Coast Guard Needs Fresh IT, People to Keep Networks Secure


The service’s head of Cyber Command outlines his strategy for updating old systems and getting personnel to rethink cybersecurity.

With cyberattacks growing more frequent and sophisticated than ever before, a small Coast Guard office is busy updating the service’s old IT systems to stay one-step ahead of the latest online threats.

As head of the branch’s Cyber Command, Rear Adm. Kevin Lunday is tasked with defending the IT networks, telecommunications, and command and control systems for the service’s global fleet. In a conversation with Nextgov, he outlined his plans for keeping the service safe and stressed the need for agencies to change the way they view security in the years ahead.

“If we think about cyberspace as an operational domain … it means investing in [technology] as a strategic asset,” he said. “You can’t paint a racing stripe on it … like we do with our cutters and our aircraft, but it’s just as important to getting the mission done as the traditional assets that are very visible.”

Since taking the helm of CGCYBER in 2015, Lunday has overseen the service’s efforts to build agile IT systems that can be constantly updated against the latest threats.

The Coast Guard is on track to complete the first phase of its IT modernization plan, which entails updating the hodgepodge of outdated operating systems in the branch’s IT infrastructure to Windows 10, by the end of March, he said.

The initiative would not only equip officers with a more secure operating system but has also required upgrading most of the branch’s computer hardware and network infrastructure, he said.

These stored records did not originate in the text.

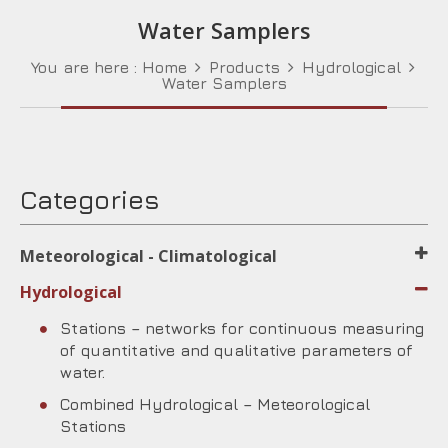
Water Samplers
You are here :
Home
Products
Hydrological
Water Samplers
Categories
Meteorological - Climatological
Hydrological
Stations – networks for continuous measuring
of quantitative and qualitative parameters of
water.
Combined Hydrological – Meteorological
Stations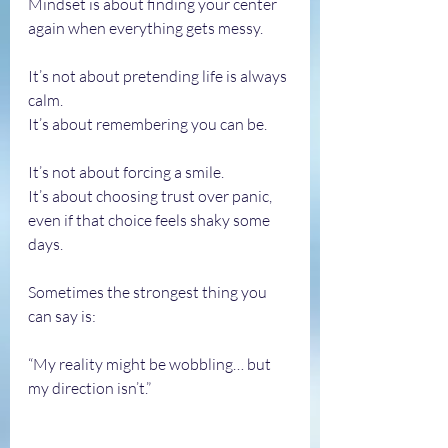
Mindset is about finding your center 
again when everything gets messy.
It’s not about pretending life is always 
calm.
It’s about remembering you can be.
It’s not about forcing a smile.
It’s about choosing trust over panic, 
even if that choice feels shaky some 
days.
Sometimes the strongest thing you 
can say is:
“My reality might be wobbling… but 
my direction isn’t.”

It also marks a big step toward the Pentagon’s proposed Joint Information Environment.

CGCYBER is also responsible for supporting the Coast Guard’s recent investments in the biometric and unmanned aircraft technologies that help intercept international traffickers and criminals before they enter the country, he said.

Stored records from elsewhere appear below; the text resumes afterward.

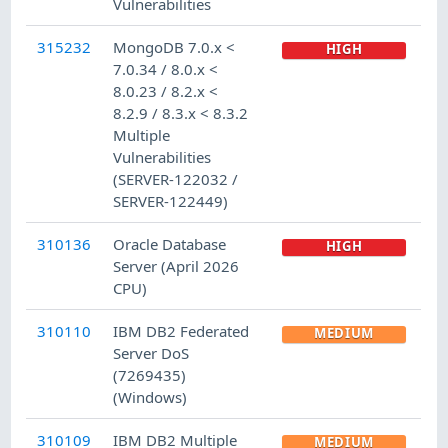
Vulnerabilities
315232
MongoDB 7.0.x <
HIGH
7.0.34 / 8.0.x <
8.0.23 / 8.2.x <
8.2.9 / 8.3.x < 8.3.2
Multiple
Vulnerabilities
(SERVER-122032 /
SERVER-122449)
310136
Oracle Database
HIGH
Server (April 2026
CPU)
310110
IBM DB2 Federated
MEDIUM
Server DoS
(7269435)
(Windows)
310109
IBM DB2 Multiple
MEDIUM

But while the agency needs the right tools to accomplish its mission, the “people, not technology, are most important,” Lunday said.

Like other federal agencies, the Coast Guard has found it difficult to hire talented IT and cybersecurity personnel, Lunday said. As the government’s overall IT workforce rapidly ages, Lunday said it’s essential to enlist active-duty members, reserve officers and contractors to strengthen the agency’s stance in cyberspace.

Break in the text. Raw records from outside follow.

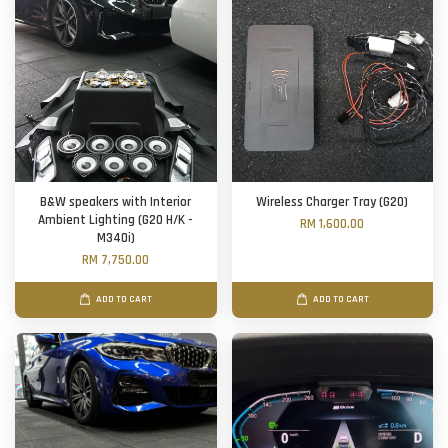
B&W speakers with Interior
Wireless Charger Tray (G20)
Ambient Lighting (G20 H/K -
RM 1,600.00
M340i)
RM 7,750.00
ADD TO CART
ADD TO CART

As a military branch housed within the Homeland Security Department, the Coast Guard has relied on both the Defense and Homeland Security departments’ training programs get personnel up-to-speed on much-needed cyber skills, Lunday said. His office is also assembling a tactical cyber team that will ultimately include 39 experts capable of rapidly responding to attacks on the country’s ports and maritime infrastructure.

Lunday also stressed the need to build relationships with cyber experts in the private sector, and get government employees to rethink how they interact with technology. Rapidly evolving risks means compliance guidelines won’t always cover the newest threats, and Lunday said it’s crucial his team and federal employees generally play an active role in their own online protection.

“If we get every user to think of [cyberspace] as an operational domain, and to approach it with an operational readiness mindset, than that’s a much more productive approach in terms of network security,” he said. “Every time you log onto your computer, you’re in the operational domain of cyberspace—most people don’t think that way yet, but we’re learning.”